WORK TO BE COMPLETED:
Write out each entry once more so that it matches the original exactly.
╭─ EXTRACTED DATA
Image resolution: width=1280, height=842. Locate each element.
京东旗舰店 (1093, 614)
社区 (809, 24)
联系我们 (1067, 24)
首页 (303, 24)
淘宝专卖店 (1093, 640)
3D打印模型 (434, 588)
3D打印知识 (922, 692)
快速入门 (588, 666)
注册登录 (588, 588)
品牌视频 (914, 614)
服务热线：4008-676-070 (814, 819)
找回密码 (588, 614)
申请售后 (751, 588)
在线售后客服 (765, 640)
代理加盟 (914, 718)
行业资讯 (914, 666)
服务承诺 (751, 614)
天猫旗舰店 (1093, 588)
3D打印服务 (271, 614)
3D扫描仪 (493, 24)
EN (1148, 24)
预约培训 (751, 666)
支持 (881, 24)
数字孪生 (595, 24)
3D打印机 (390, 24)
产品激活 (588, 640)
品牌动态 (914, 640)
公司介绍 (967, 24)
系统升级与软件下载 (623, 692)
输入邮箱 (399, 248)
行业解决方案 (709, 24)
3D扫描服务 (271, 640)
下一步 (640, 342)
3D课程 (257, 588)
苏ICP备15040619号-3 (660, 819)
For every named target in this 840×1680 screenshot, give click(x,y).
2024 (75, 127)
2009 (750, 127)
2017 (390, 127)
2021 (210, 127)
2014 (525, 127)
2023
╰─
EXERCISE ANSWER:
Image resolution: width=1280, height=842. Locate each element.
京东旗舰店 (1093, 614)
社区 (809, 24)
联系我们 (1067, 24)
首页 (303, 24)
淘宝专卖店 (1093, 640)
3D打印模型 (434, 588)
3D打印知识 (922, 692)
快速入门 (588, 666)
注册登录 (588, 588)
品牌视频 (914, 614)
服务热线：4008-676-070 (814, 819)
找回密码 (588, 614)
申请售后 (751, 588)
在线售后客服 (765, 640)
代理加盟 (914, 718)
行业资讯 (914, 666)
服务承诺 (751, 614)
天猫旗舰店 (1093, 588)
3D打印服务 (271, 614)
3D扫描仪 (493, 24)
EN (1148, 24)
预约培训 (751, 666)
支持 (881, 24)
数字孪生 (595, 24)
3D打印机 (390, 24)
产品激活 (588, 640)
品牌动态 (914, 640)
公司介绍 (967, 24)
系统升级与软件下载 (623, 692)
输入邮箱 (399, 248)
行业解决方案 (709, 24)
3D扫描服务 (271, 640)
下一步 (640, 342)
3D课程 (257, 588)
苏ICP备15040619号-3 (660, 819)
For every named target in this 840×1680 screenshot, give click(x,y).
2024 (75, 127)
2009 (750, 127)
2017 (390, 127)
2021 (210, 127)
2014 (525, 127)
2023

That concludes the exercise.